6Les conditions et la structure de l’expérience — en bref, de la vie du Sujet — sont les suivantes. Le Sujet souffre intensément de maladie mentale depuis sa prime enfance. La nature précise de son mal reste incertaine ; au long de ses quatorze ans de traitement psychiatrique, on l’a dit bipolaire, atteint de trouble obsessionnel compulsif ou encore de trouble dépressif majeur. Il vit avec sa famille et dépend de son père qui n’a cessé de chercher une cure pour l’affliction de son fils. Au cours de ses traitements, on lui a administré — sans effets marquants — une bonne douzaine de médicaments, des séances d’électrochocs, de stimulation magnétique transcrânienne et des sessions de psychothérapie. Tous ces remèdes n’ont guère atténué ses souffrances, qui se manifestent par des pensées obsédantes, de l’anxiété, des sentiments de tristesse et de vacuité. En désespoir de cause, le Sujet fut adressé au Laboratoire pour un traitement expérimental dans le cadre d’un essai clinique de la SCP.

  • 1 John Markoff & James Gorman., « Obama to Unveil Initiative to Map the Human Brain », The New York T (...)
  • 2 Samantha Masunaga, « A Quick Guide to Elon Musk’s New Brain-Implant Company », Los Angeles Times, 2 (...)

7Le développement de cette technique a bénéficié d’apports financiers considérables, tant publics que privés. L’annonce par Obama en 2013 du programme Brain Initiative, modelé sur le Projet Génome Humain, a ouvert les vannes au financement fédéral d’études visant à cartographier le cerveau, une recherche dans laquelle la SCP tient une place centrale1. Les sommes allouées à ce secteur par les instances fédérales atteignaient 434 millions de dollars en 2017, dont la moitié transitait par la DARPA, la branche militaire de recherche en sciences expérimentales.
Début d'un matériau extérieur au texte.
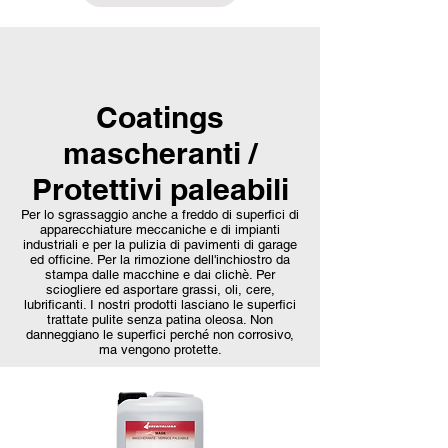
Coatings
mascheranti /
Protettivi paleabili
Per lo sgrassaggio anche a freddo di superfici di
apparecchiature meccaniche e di impianti
industriali e per la pulizia di pavimenti di garage
ed officine. Per la rimozione dell'inchiostro da
stampa dalle macchine e dai clichè. Per
sciogliere ed asportare grassi, oli, cere,
lubrificanti. I nostri prodotti lasciano le superfici
trattate pulite senza patina oleosa. Non
danneggiano le superfici perché non corrosivo,
ma vengono protette.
La multiplication par 14 depuis 1995 des dépôts de brevet pour des techniques de stimulation cérébrale (Roskams-Erdris et al. 2017) atteste la valeur potentielle des données extraites du cerveau. À l’époque de mon enquête de terrain (2019), on estimait que le marché de la stimulation cérébrale atteindrait 6,2 milliards de dollars en 2021 ; des géants pharmaceutiques comme GlaxoSmithKline rivalisaient avec des entrepreneurs comme Mark Zuckerberg ou Elon Musk pour créer des laboratoires de neuro-technologie2.

8Le traitement neuromodulateur par SCP n’a pas encore été approuvé par la FDA (Food and Drug Administration, l’organisme fédéral chargé notamment de l’évaluation de moyens thérapeutiques avant leur mise sur le marché), et les résultats des tests de son efficacité sont équivoques : quelques études sur de petites cohortes sont encourageantes, mais les deux seuls essais menés sur des cohortes plus importantes ont été suspendus en cours de route faute de satisfaire aux critères d’efficacité requis par la FDA. Le Sujet appartenait à la cohorte de l’un de ces essais interrompus ; il était l’un des sujets-cobayes dont l’état ne montrait aucune amélioration suite à l’implant du dispositif de SCP et à la stimulation. Pourtant, le Laboratoire a bénéficié récemment d’une manne de financements par des investisseurs militaires, médicaux et des pouvoirs publics, et il lui fallait impérativement des sujets-tests. Poussé par son père, le Sujet s’est donc porté volontaire pour un nouvel essai clinique et on lui a implanté le dernier modèle du dispositif de SCP (à fonctionnement en circuit fermé de stimulation-enregistrement de l’activité neuronale.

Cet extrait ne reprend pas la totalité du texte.